Dataset entries

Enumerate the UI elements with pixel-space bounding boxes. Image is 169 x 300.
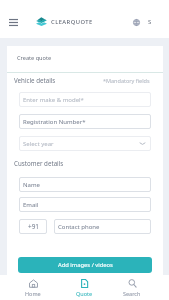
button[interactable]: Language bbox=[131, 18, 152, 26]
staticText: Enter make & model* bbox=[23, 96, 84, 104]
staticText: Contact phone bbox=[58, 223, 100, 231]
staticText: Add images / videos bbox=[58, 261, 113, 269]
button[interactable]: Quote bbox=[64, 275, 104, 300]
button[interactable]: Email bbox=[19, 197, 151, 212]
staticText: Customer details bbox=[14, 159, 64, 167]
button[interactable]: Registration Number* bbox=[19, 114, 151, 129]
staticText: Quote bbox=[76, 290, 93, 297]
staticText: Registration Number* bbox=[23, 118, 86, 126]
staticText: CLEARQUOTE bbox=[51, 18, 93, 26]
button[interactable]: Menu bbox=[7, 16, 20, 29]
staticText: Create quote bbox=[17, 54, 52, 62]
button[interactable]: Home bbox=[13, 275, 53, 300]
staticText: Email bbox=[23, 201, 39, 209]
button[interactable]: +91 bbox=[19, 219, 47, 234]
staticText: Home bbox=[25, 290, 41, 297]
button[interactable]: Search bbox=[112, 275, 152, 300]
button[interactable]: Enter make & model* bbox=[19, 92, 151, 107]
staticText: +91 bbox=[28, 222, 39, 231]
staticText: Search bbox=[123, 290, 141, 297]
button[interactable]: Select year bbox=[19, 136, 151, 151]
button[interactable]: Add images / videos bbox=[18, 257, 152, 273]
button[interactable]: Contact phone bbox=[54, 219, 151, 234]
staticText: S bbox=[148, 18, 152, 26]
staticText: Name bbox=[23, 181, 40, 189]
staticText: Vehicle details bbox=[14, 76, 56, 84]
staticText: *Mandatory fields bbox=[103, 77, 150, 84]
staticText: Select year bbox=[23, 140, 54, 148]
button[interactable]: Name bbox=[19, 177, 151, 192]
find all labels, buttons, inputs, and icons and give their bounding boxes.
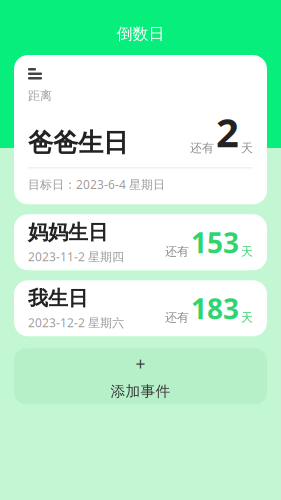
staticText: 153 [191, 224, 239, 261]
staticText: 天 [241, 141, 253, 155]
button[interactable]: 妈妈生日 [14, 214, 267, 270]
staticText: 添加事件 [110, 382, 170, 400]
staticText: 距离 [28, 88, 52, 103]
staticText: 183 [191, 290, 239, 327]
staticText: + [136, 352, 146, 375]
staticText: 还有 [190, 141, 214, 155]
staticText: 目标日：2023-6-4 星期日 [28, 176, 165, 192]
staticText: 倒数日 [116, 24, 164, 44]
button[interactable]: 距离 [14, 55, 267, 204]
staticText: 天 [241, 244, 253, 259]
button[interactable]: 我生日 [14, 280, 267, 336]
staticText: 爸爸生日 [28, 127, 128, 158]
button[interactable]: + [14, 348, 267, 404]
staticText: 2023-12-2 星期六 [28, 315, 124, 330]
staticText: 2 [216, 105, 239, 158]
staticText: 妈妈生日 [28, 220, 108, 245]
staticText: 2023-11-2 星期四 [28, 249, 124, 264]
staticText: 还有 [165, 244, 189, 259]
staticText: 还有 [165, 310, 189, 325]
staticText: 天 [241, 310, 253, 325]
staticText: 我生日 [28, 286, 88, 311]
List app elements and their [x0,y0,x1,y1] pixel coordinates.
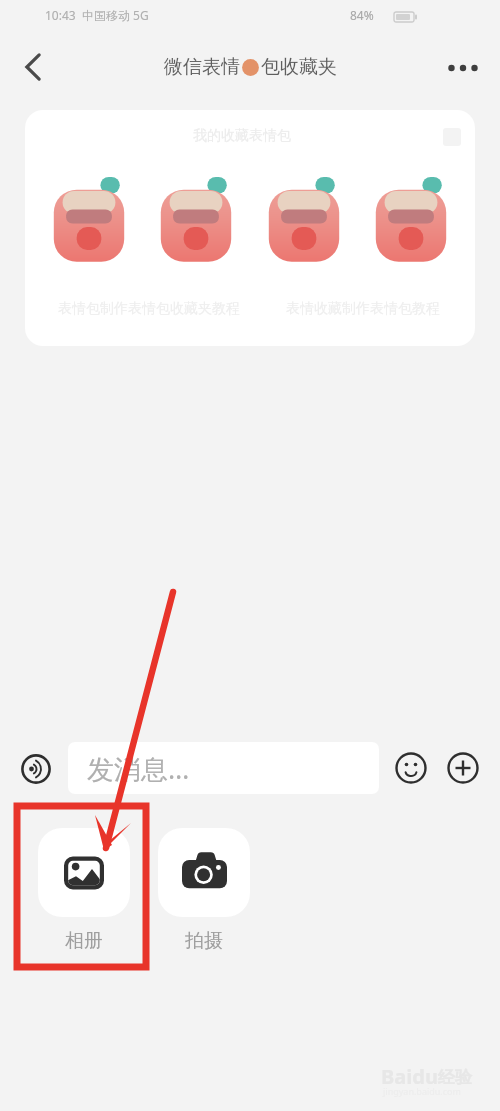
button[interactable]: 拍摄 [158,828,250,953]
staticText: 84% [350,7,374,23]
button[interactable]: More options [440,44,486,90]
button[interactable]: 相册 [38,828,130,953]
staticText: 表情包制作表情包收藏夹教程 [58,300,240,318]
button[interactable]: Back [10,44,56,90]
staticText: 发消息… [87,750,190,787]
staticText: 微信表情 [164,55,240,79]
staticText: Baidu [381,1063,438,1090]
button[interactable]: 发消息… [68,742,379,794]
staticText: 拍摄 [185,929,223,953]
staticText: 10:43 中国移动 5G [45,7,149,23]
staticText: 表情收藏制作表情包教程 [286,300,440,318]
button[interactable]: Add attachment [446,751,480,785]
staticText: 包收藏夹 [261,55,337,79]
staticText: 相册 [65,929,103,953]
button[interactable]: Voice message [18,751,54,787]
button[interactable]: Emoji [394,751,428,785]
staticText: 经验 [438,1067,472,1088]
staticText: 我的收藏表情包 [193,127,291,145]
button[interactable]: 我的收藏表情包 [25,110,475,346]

What this task involves - Lines that contain "Select" are the result; find them in the entries above and copy each one.

Reply -
button[interactable]: Select year bbox=[19, 136, 151, 151]
staticText: Select year bbox=[23, 140, 54, 148]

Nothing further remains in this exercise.